■ **EXERCISE**
Pull from the data below each line where the word "Resolution" occurs, and copy it.

___ THE RECORDS ___

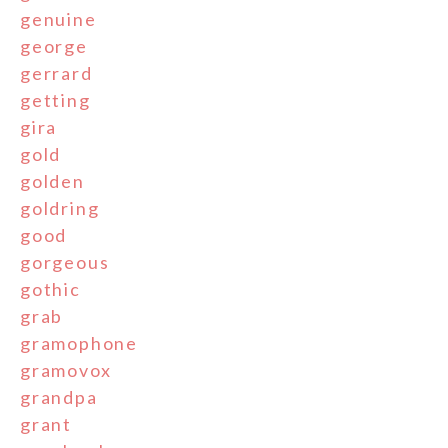
genuine
george
gerrard
getting
gira
gold
golden
goldring
good
gorgeous
gothic
grab
gramophone
gramovox
grandpa
grant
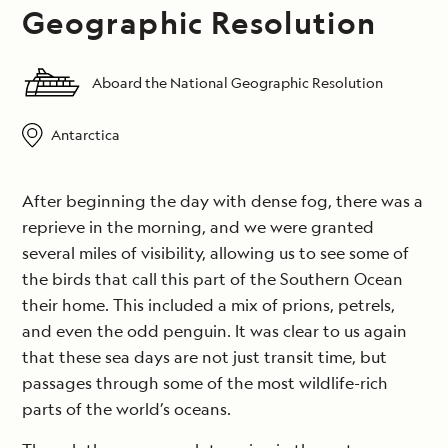
Geographic Resolution
Aboard the National Geographic Resolution
Antarctica
After beginning the day with dense fog, there was a
reprieve in the morning, and we were granted
several miles of visibility, allowing us to see some of
the birds that call this part of the Southern Ocean
their home. This included a mix of prions, petrels,
and even the odd penguin. It was clear to us again
that these sea days are not just transit time, but
passages through some of the most wildlife-rich
parts of the world’s oceans.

___

■ **TASK ANSWER**
Geographic Resolution
Aboard the National Geographic Resolution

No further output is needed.